Build a Clothes Line in 6 Steps
Excluding the unpleasant prospect of hanging clothes outdoors to dry during cold winter months, you will find that an outdoor clothes line can have some definite advantages, such as its economy and a fresh, outdoor smell. If this appeals to you and if you'd like to dry your laundered clothes on an old fashioned outdoor clothes line, you may be surprised to learn that you can construct a clothes line easily in a two-day period of time—and in 6 simple steps.
Here are the materials and tools you'll need:
- Pick and shovel, or post hole digger
- Fence pole cement mix
- 2 4x4-inch wood poles, each 7feet long
- Non-rust clothes line
- Level
- Twine
- (6) 12-inch stakes
- Hammer, or sledge hammer
Step 1: Choose Your Preferred Type of Clothes Line
Traditional T-Bar. The advantage of this type of clothes line is that it can hold virtually as many clothes as you'd like it to hold. Its only limitations are the space it will take up in your yard and the tensile strength of its clothes lines. The more wet clothes hanging from the lines, the greater will be the strain on the lines.
Umbrella Type. Advantages of this type are that it takes up less yard space and that you can take it down when you're not planning to use it.
The instructions below are intended for construction of the T-Bar type.
Step 2: Locate Your Clothes Line
Choose a site where the clothes line will be out of sight of visitors or passersby.
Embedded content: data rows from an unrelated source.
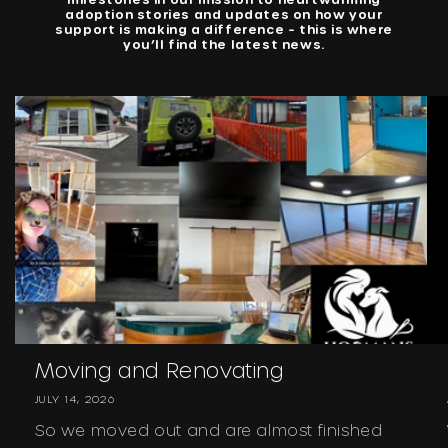
adoption stories and updates on how your
support is making a difference – this is where
you’ll find the latest news.
Moving and Renovating
JULY 14, 2026
So we moved out and are almost finished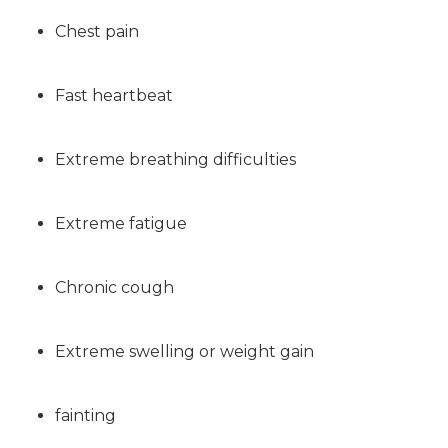
Chest pain
Fast heartbeat
Extreme breathing difficulties
Extreme fatigue
Chronic cough
Extreme swelling or weight gain
fainting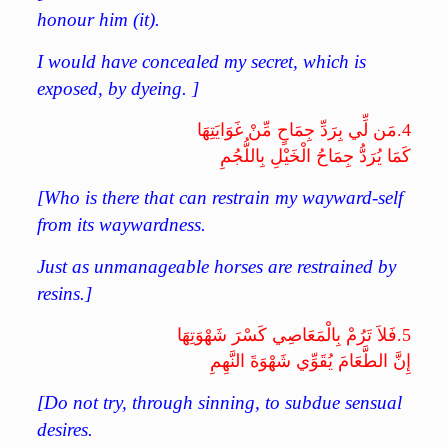
honour him (it).
I would have concealed my secret, which is
exposed, by dyeing. ]
مَن لِّي بِرَدِّ جِمَاحٍ مِّنْ غَوَايَتِهَا
4.
كَمَا يُرَدُّ جِمَاحُ الْخَيْلِ بِاللُّجُمِ
[Who is there that can restrain my wayward-self
from its waywardness.
Just as unmanageable horses are restrained by
resins.]
فَلاَ تَرُمْ بِالْمَعَاصِي كَسْرَ شَهْوَتِهَا
5.
إِنَّ الطَّعَامَ يُقَوِّي شَهْوَةَ النَّهِمِ
[Do not try, through sinning, to subdue sensual
desires.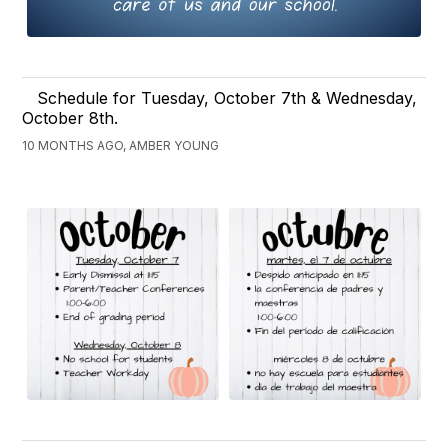
Schedule for Tuesday, October 7th & Wednesday,
October 8th.
10 MONTHS AGO, AMBER YOUNG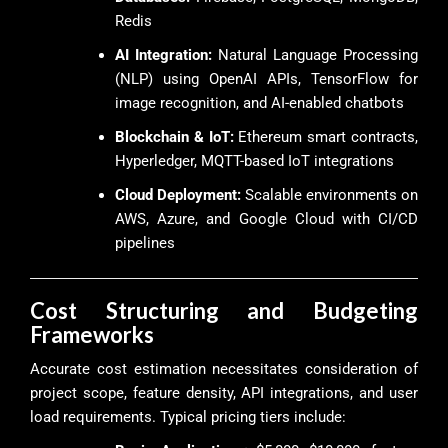
Redis
AI Integration:
Natural Language Processing
(NLP) using OpenAI APIs, TensorFlow for
image recognition, and AI-enabled chatbots
Blockchain & IoT:
Ethereum smart contracts,
Hyperledger, MQTT-based IoT integrations
Cloud Deployment:
Scalable environments on
AWS, Azure, and Google Cloud with CI/CD
pipelines
Cost Structuring and Budgeting
Frameworks
Accurate cost estimation necessitates consideration of
project scope, feature density, API integrations, and user
load requirements. Typical pricing tiers include: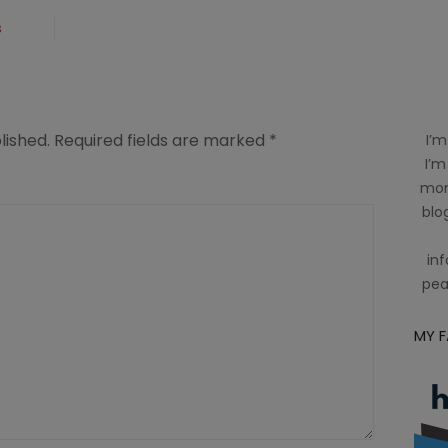
s
lished.
Required fields are marked
*
I’m
I’m
mom
blog
inf
pea
MY 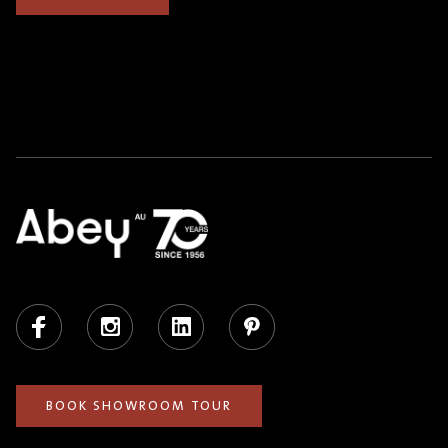
Facebook
Instagram
LinkedIn
Pinterest
BOOK SHOWROOM TOUR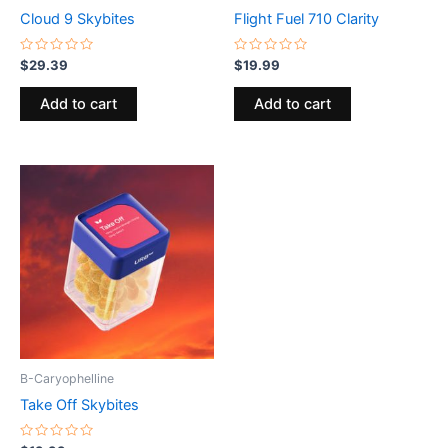
Cloud 9 Skybites
Flight Fuel 710 Clarity
Rated
Rated
$
29.39
$
19.99
0
0
out
out
of
of
Add to cart
Add to cart
5
5
B-Caryophelline
Take Off Skybites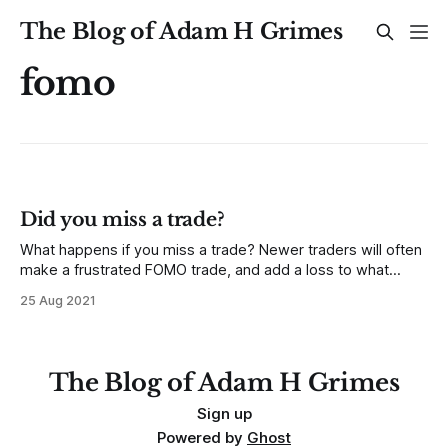
The Blog of Adam H Grimes
fomo
Did you miss a trade?
What happens if you miss a trade? Newer traders will often
make a frustrated FOMO trade, and add a loss to what
should have been a non-event. More experienced traders
25 Aug 2021
gain the self control to move on—this happens and it’s just
part of the game. But sometimes
The Blog of Adam H Grimes
Sign up
Powered by
Ghost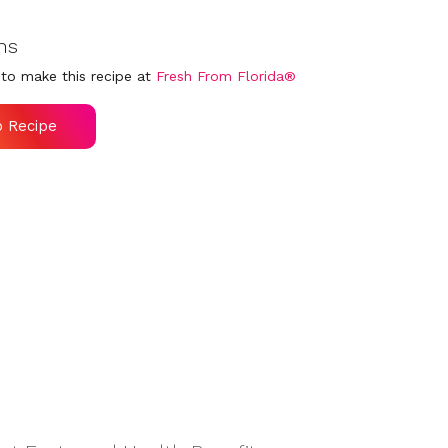
ns
to make this recipe at
Fresh From Florida®
o Recipe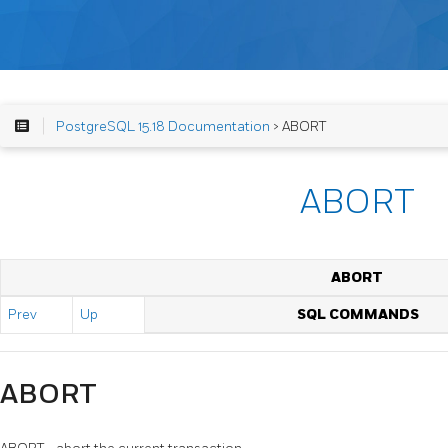
PostgreSQL 15.18 Documentation
> ABORT
ABORT
ABORT
Prev
Up
SQL COMMANDS
ABORT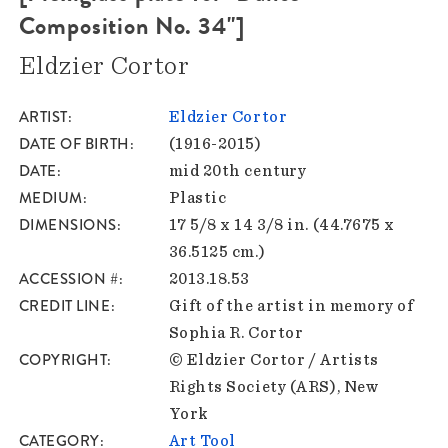
Composition No. 34"]
Eldzier Cortor
ARTIST
Eldzier Cortor
DATE OF BIRTH
(1916-2015)
DATE
mid 20th century
MEDIUM
Plastic
DIMENSIONS
17 5/8 x 14 3/8 in. (44.7675 x
36.5125 cm.)
ACCESSION #
2013.18.53
CREDIT LINE
Gift of the artist in memory of
Sophia R. Cortor
COPYRIGHT
© Eldzier Cortor / Artists
Rights Society (ARS), New
York
CATEGORY
Art Tool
Also, find a location that is free of trees to avoid sap or bird droppings falling on your hanging clothes.
Step 3: Plan Your Posts and Post Holes
For the T-Bar version of clothes line, you'll need to dig 2 holes, each 2 feet deep. Unless you know where your underground power lines, gas lines, and telephone lines are buried, you should call your local utility companies to help you locate them, so that you can avoid accidentally severing one or more of these lines. When you dig your holes, make them larger in diameter at the bottom than at the top. This will help prevent your poles from loosening after they are planted.
Step 4: Add Cement to Your Holes
Pour dry post hole cement mix into the post hole, add water, and mix it until you get the right consistency. Leave 4-feet of space above the surface of your concrete and the top of the hole. Planting your post in the wet concrete will cause the concrete surface to rise.
Step 5: Planting Your Posts
Plant your post down through the wet concrete until it rests solidly on the bottom of the hole. Then, using your twine, stakes, hammer, and level, stake the pole to keep it plumb until the concrete sets. Plant your second pole the same way.
Step 6: Adding Your Clothesline
Using clothes line pulleys, clothes line tightener, and clothes line, all of which you should be able to buy at a home improvement store, you can now finish installing your line.